Frequently Asked Questions (FAQs)¶
Below are some common questions and answers regarding our HPC cluster and its operation.
- My OOD job shutsdown/completes quickly before/during/after starting? OR
- When I try and launch an OOD job, I get: “Disk quota exceeded” error. OR
- My OOD Desktop job starts and quickly moves to Completed
without starting..
There are two main things to check:
Check that the memory available in
/home/$USER
is less than the quota limit.
There are storage quotas on $HOME
directories. (See Home Directory Storage Quota for more details). OOD applications run from the $HOME
directory and it is important that there is enough space in $HOME
for the OOD application to run.
In the terminal, run du -shc .[^.]* * /home/$USER
, which should have output similar to the following:
[<username>@<host> ~]$ du -shc .[^.]* * /home/$USER/
39M .git
106M discovery-examples
41K README.md
3.3M software-installation
147M total
Based on the output, we can check which files are consuming how much memory, and which files can be removed to free up memory.

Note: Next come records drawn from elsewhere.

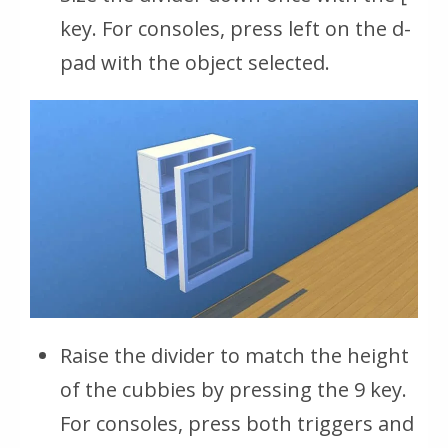
key. For consoles, press left on the d-
pad with the object selected.
Raise the divider to match the height
of the cubbies by pressing the 9 key.
For consoles, press both triggers and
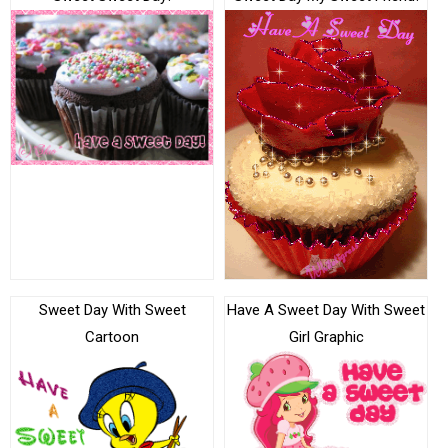
Sweet Day With Sweet
Have A Sweet Day With Sweet
Cartoon
Girl Graphic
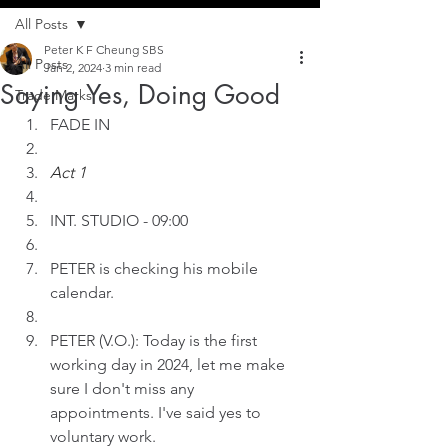
All Posts
Peter K F Cheung SBS
All Posts
Jan 2, 2024
3 min read
Saying Yes, Doing Good
Trade Marks
FADE IN
Act 1
INT. STUDIO - 09:00
PETER is checking his mobile 
calendar.
PETER (V.O.): Today is the first 
working day in 2024, let me make 
sure I don't miss any 
appointments. I've said yes to 
voluntary work.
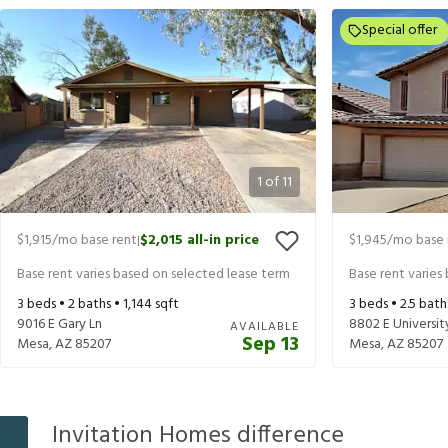
Special offer
1
of
11
$1,915
/mo base rent
$2,015
all-in price
$1,945
/mo base 
|
Base rent varies based on selected lease term
Base rent varies
3
beds •
2
baths •
1,144
sqft
3
beds •
2.5
bath
9016 E Gary Ln
8802 E University
AVAILABLE
Sep 13
Mesa
,
AZ
85207
Mesa
,
AZ
85207
Invitation Homes difference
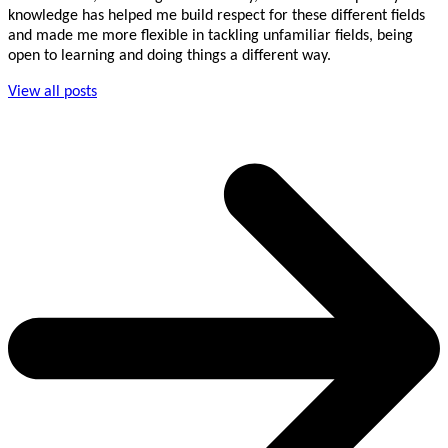
knowledge has helped me build respect for these different fields
and made me more flexible in tackling unfamiliar fields, being
open to learning and doing things a different way.
View all posts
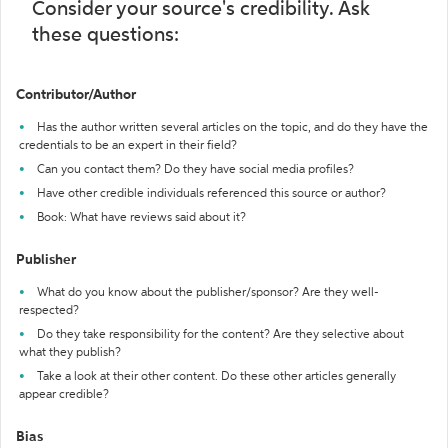
Consider your source's credibility. Ask
these questions:
Contributor/Author
Has the author written several articles on the topic, and do they have the
credentials to be an expert in their field?
Can you contact them? Do they have social media profiles?
Have other credible individuals referenced this source or author?
Book: What have reviews said about it?
Publisher
What do you know about the publisher/sponsor? Are they well-
respected?
Do they take responsibility for the content? Are they selective about
what they publish?
Take a look at their other content. Do these other articles generally
appear credible?
Bias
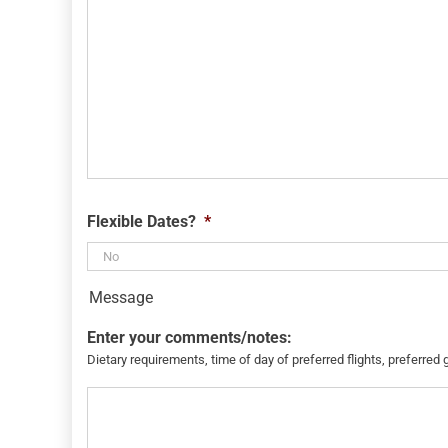
Flexible Dates?
*
Message
Enter your comments/notes:
Dietary requirements, time of day of preferred flights, preferred 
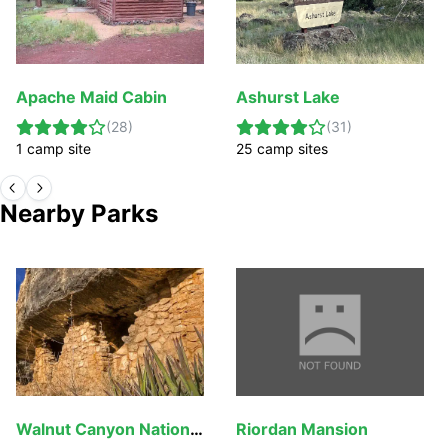
Apache Maid Cabin
Ashurst Lake
(
28
)
(
31
)
1
camp
site
25
camp
sites
Nearby Parks
Walnut Canyon National Monument
Riordan Mansion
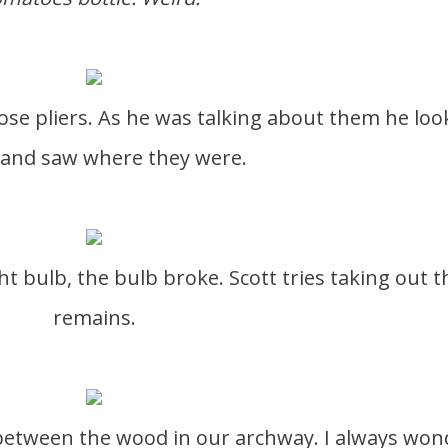
and saw where they were.
remains.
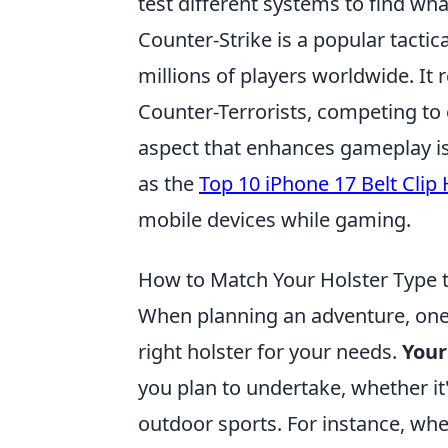
test different systems to find wha
Counter-Strike is a popular tactic
millions of players worldwide. It
Counter-Terrorists, competing to 
aspect that enhances gameplay is t
as the
Top 10 iPhone 17 Belt Clip 
mobile devices while gaming.
How to Match Your Holster Type 
When planning an adventure, one o
right holster for your needs.
Your
you plan to undertake, whether it
outdoor sports. For instance, wh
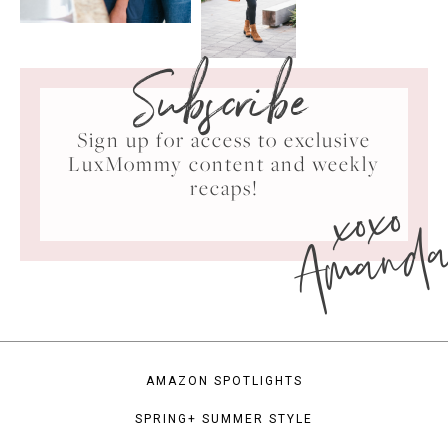
Subscribe
Sign up for access to exclusive
LuxMommy content and weekly
xoxo
recaps!
Amand
AMAZON SPOTLIGHTS
SPRING+ SUMMER STYLE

Check if there are other scripts running at startup (in
.bashrc
), or an anaconda or other environments loading at startup.
We recommend loading other scripts/environments after your main environment has been loaded. We recommend activating any conda environments after the main environment has been loaded. If there are other scripts/environments you’d like to run, we recommend creating a separate bash script and sourcing it once the main environment has been loaded. For more details on the .bashrc
file and best practices, see About your .bashrc file.
Can I install my software on the HPC cluster?
Yes, you can. Please follow the guidelines in the Package Managers and From Source sections. If you encounter any issues, contact Research Computing. To contact RC, see getting-help.
How to Resolve the “Error: C++17 standard requested but CXX17 is not defined” When Installing a Package in R?
Ensure that you have the GCC version 11.1.0 module loaded. Run the following command
module load gcc/11.1.0
Later create a .R/Makevars file to add compiler flags using following commands.
mkdir -p ~/.R
nano ~/.R/Makevars
Next, make sure to add the following flags in the file.
CXX17 = g++ -std=c++17 -fPIC
CXX17STD = -std=c++17
PKG_CXXFLAGS = -std=c++17 -fPIC
PKG_LIBS = -fPIC
Now try to install the desired package.
If you are using a different version of GCC, adjust the module load command accordingly (e.g., module load gcc/9.3.0).